Se hace de noche. En el cielo se muestra el crepúsculo en toda su extensión y colorido. De la estación del tren bajan 2 chicas: una peliroja y la otra morena. Ambas llevan en sus manos unas maletas de extraña forma. Negras, largas y un poco pesadas. Elevan la mirada, sincronizadamente, hacia la estrella del atardecer: cerca de la luna que se perfila en el horizonte. Penélope sonrie a Anna. Al caminar unas cuadras más está la casa: la única en toda la manzana, el resto son edificios. Anna abre la puerta y un aroma a chocolate recién hecho les entra por el alma. Marié acaba de hacer galletas de chocolate y avena. En la sala, convertida en estudio, dejan las maletas cerca del piano. Un piano de cola negro, hecho en el siglo XIX. A la luz de la ventana Anna se saca la franela. Se denotan las pecas que llegan al sitio donde la espalda pierde su nombre. Tiene el torso largo y suave. Acerca una de las maletas y la abre. Saca el chelo que es marrón, de madera antigua, sus clavijas son de ébano y las cuerdas entorchadas con níquel. Saca la plica unos 10 cm. Luego, se sienta a afinar en la ventana. El chelo está entre sus delicadas piernas. Afina las cuerdas con el La 440. Una quinta más abajo, Re. Otra quinta, Sol y, la última Do. El sonido que produce es grave, grueso y penetrante a los oídos ajenos. Calienta los dedos, desengrasa el arco -también de ébano negro- y empieza a tocar el concierto de Elgar. Sus ojos brillan a cada pasada del arco por las cuerdas, la mano izquierda cambia de posición según la nota; si desafina sonríe y continúa, sólo es un calentamiento rápido.
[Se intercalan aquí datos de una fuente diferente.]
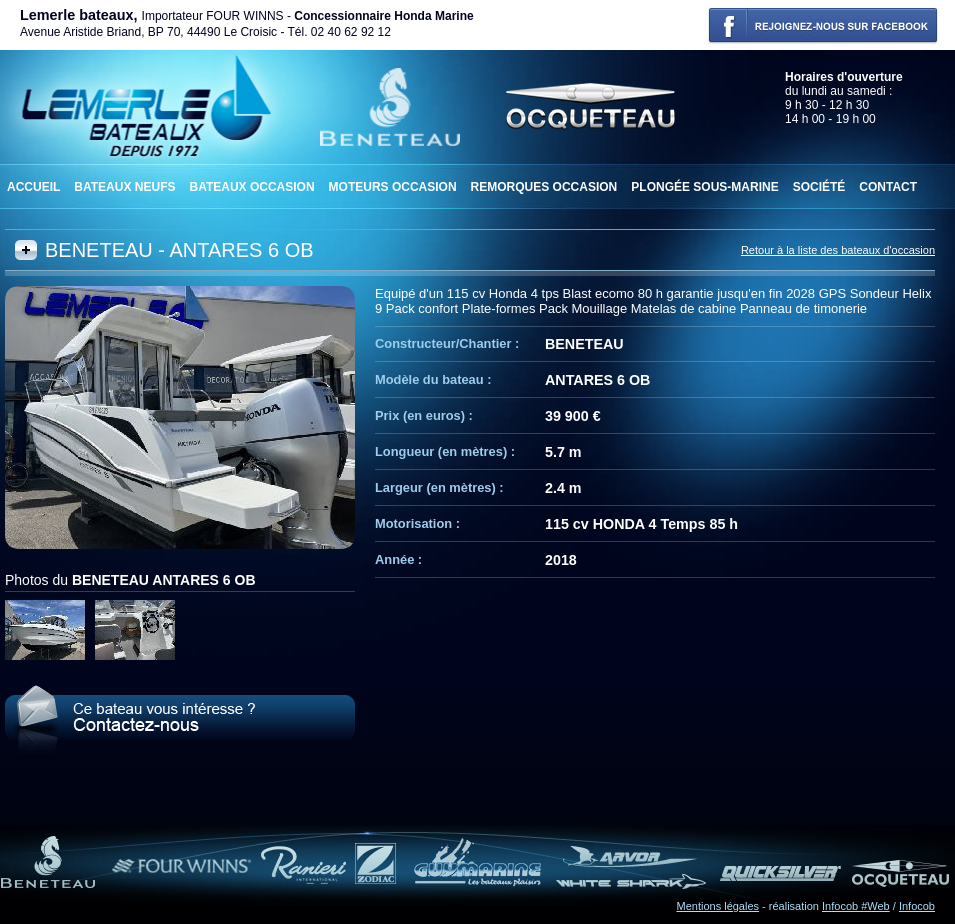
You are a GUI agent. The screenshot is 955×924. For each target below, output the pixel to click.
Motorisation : (417, 523)
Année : (398, 559)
Marié destapa el piano, quita unas partes del banco y, a continuación, se sienta en él. Estira sus muñecas y, uno por uno, sus dedos. Ella nos ha citado para una noche interminable de música de cámara. Toca unas escalas. Mayores, menores, aumentadas, disminuidas y cromáticas. Prueba los pedales, el medio se queda pegado -a veces-. Penélope saca las partes recién impresas: el trío de viola, chelo y piano por Beethoven. Las distribuye. Destapa su estuche y descubre que una de sus cuerdas se ha roto -Sol-. Saca otra, rápidamente, de un compartimiento pequeño y un lápiz. Remarca el sitio exacto por donde pasa la cuerda -para que no se rompa con la fricción- y la coloca entre el afinador -tornillo que tensa la cuerda- y la clavija. "Dame un La, porfa", se coloca la viola -Stradivarius, por cierto- y afina el La. Quinta abajo Re; Otra, Sol -tarda un poco, porque la cuerda es nueva- y la última Do. La deja sonar y el sonido se pierde por las paredes. Sonríe, mirando a Anna. Ponganse cómodas. esto va pa' largo. Abren la Sonata, la analizan página por página. Colocan numeraciones y arcadas. Marié vacila un poco al tocar la introducción de la Sonata A los pocos compases, empieza la seguridad. Forte en el forte y súbitamente piano para la entrada del chelo. Luego aparece la viola en solitario. Dulces trazos de arco sobre las cuerdas: pianissimo. Peso y presión sobre la cuerda: Forte appassionatto. Pasión es lo que está en las tres partes de la sonata. Que poco a poco eleva a las chicas y a la gente que duerme cálidamente en sus camas, llegando al final, están sincronizadas con la brisa que corre entre sus cabellos y las refrescan y, juntas, acaban de leer la Sonata, con un leve suspiro.
Recogen sus instrumentos y, finalmente, se van a la cama.
Recogen sus instrumentos y, finalmente, se van a la cama.